L’Institut de médecine sociale et préventive de l’Université de Zurich a étudié l’espérance de vie de ces immigré-e-s et celle de leurs enfants. Le résultat étonne au premier abord: la première génération d’immigrés vit en moyenne plus longtemps que les Suissesses et les Suisses. Et ce, malgré une pénibilité de leur travail supérieure à celle des «confédérés», et malgré un tabagisme généralement plus élevé et une activité physique moins régulière. Le deuxième constat de l’étude est encore plus étonnant: les «secondos», autrement dit la deuxième génération, décèdent en moyenne plus précocement que les personnes qui vivent depuis toujours en Suisse.

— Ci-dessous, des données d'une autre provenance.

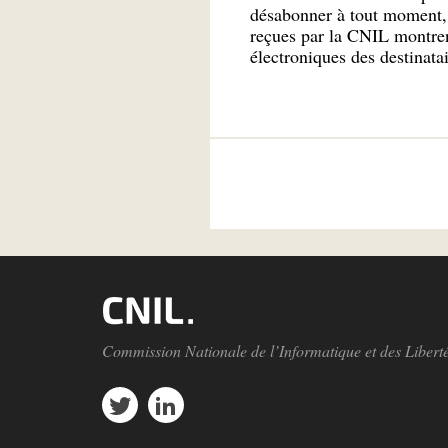
désabonner à tout moment, n
reçues par la CNIL montrent 
électroniques des destinatai
Commission Nationale de l’Informatique et des Libert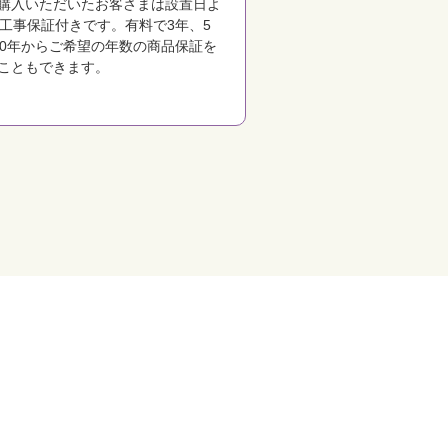
購入いただいたお客さまは設置日よ
の工事保証付きです。有料で3年、5
10年からご希望の年数の商品保証を
こともできます。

La solution de cette énigme apparente s’appelle «mode de vie». Les Italiennes et les Italiens immigrés de la première génération se comportaient encore comme «à la maison»: cuisine à l’huile d’olive (au lieu du beurre), beaucoup de poisson et de légumes et du vin rouge avec modération. Mais l’alimentation n’était pas seule en jeu, l’importance accordée à la famille a eu également un impact positif. Si quelqu’un tombait malade, le médecin était là pour lui prescrire les médicaments nécessaires, et les proches pour l’entourer de toute leur attention. Dans cet environnement, impossible de dissimuler longtemps une souffrance – tant physique que psychique. Pour la deuxième génération, ces liens étroits se sont relâchés. Les «secondos» ont adopté le mode de vie individualiste de leur nouvelle patrie. Ils ont également modifié leurs habitudes alimentaires et consomment, comme la majorité d’entre nous, toujours plus de produits préparés – avec les conséquences négatives que l’on connaît sur la santé.

Et la morale de cette histoire? Vivre sainement n’est pas qu’une question de revenu, ni de vie frugale, car l’Italie est plutôt le symbole du plaisir et de la convivialité. Tout résiderait donc dans «un plaisir sain».